# Gaming Laptop für die bessere Hälfte (1060 oder 1070)



## Kashura (17. August 2016)

*Gaming Laptop für die bessere Hälfte (1060 oder 1070)*

Hallo Zusammen,

ich will meiner hoch schwangeren Frau einen Gaming Laptop gönnen  Jetzt stellt sich mir die Frage ob sich der Aufpreis von einer 1060 zu einer 1070 "lohnt" (ja ich weiß was heißt lohnt was ist dir die Mehrleistung wert usw). Der Aufpreis an sich ist so hoch das da eine 1070 alleine für drin wäre. Natürlich ist die 1070 stärker aber um wieviel % in FHD? Würde der Laptop eine ganze Ecke länger halten mit der 1070? Das sind so die Fragen die mich beschäftigen und ich würde mich freuen eure Meinung dazu zu hören 

LG

Kashu


----------



## alexcologne (17. August 2016)

*AW: Gaming Laptop für die bessere Hälfte (1060 oder 1070)*

kann da nur aus meiner Erfahrung sprechen.

Aber wenn das Kind da ist braucht deine Frau eher Erholungsgutscheine anstelle von einem Gaminglaptop.
Also bei uns ist die Spielzeit am PC seit Kind von ca. 3 Stunden am Tag auf unter 20 minuten im Schnitt gefallen. Für Fallout 4 habe ich 6 Monate gebraucht bei ca 70 Stunden um es zu Spielen. Meine Frau Zockt so gut wie gar nicht mehr.


----------



## Kashura (17. August 2016)

*AW: Gaming Laptop für die bessere Hälfte (1060 oder 1070)*



alexcologne schrieb:


> kann da nur aus meiner Erfahrung sprechen.
> 
> Aber wenn das Kind da ist braucht deine Frau eher Erholungsgutscheine anstelle von einem Gaminglaptop.
> Also bei uns ist die Spielzeit am PC seit Kind von ca. 3 Stunden am Tag auf unter 20 minuten im Schnitt gefallen. Für Fallout 4 habe ich 6 Monate gebraucht bei ca 70 Stunden um es zu Spielen. Meine Frau Zockt so gut wie gar nicht mehr.

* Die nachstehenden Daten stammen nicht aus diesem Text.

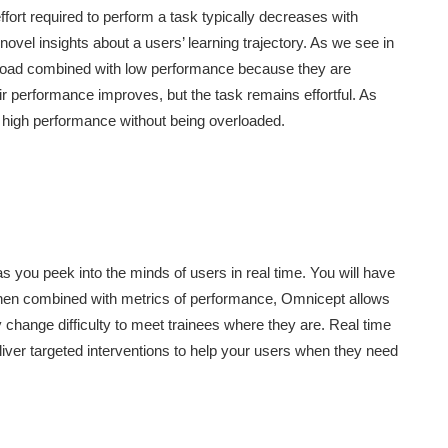
fort required to perform a task typically decreases with
 novel insights about a users’ learning trajectory. As we see in
e load combined with low performance because they are
eir performance improves, but the task remains effortful. As
 high performance without being overloaded.
s you peek into the minds of users in real time. You will have
. When combined with metrics of performance, Omnicept allows
y change difficulty to meet trainees where they are. Real time
eliver targeted interventions to help your users when they need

macht sinn ja xD Aber sie würde den auch fürs surfen, Amazon usw benutzen. Der jetzige macht einen auf Föhn / Staubsauger und wird sicher in nächster Zeit die Biege machen. Dein Feedback spricht jedoch eher für eine 1060 xD


----------



## flotus1 (17. August 2016)

*AW: Gaming Laptop für die bessere Hälfte (1060 oder 1070)*

Wenn dich die Sorge plagt dass der Laptop für Gaming schnell unbrauchbar wird nimm doch einen mit MXM-GPU. Welche das sind fehlt mir momentan der Überblick, da müsste man den Einzelfall genauer recherchieren.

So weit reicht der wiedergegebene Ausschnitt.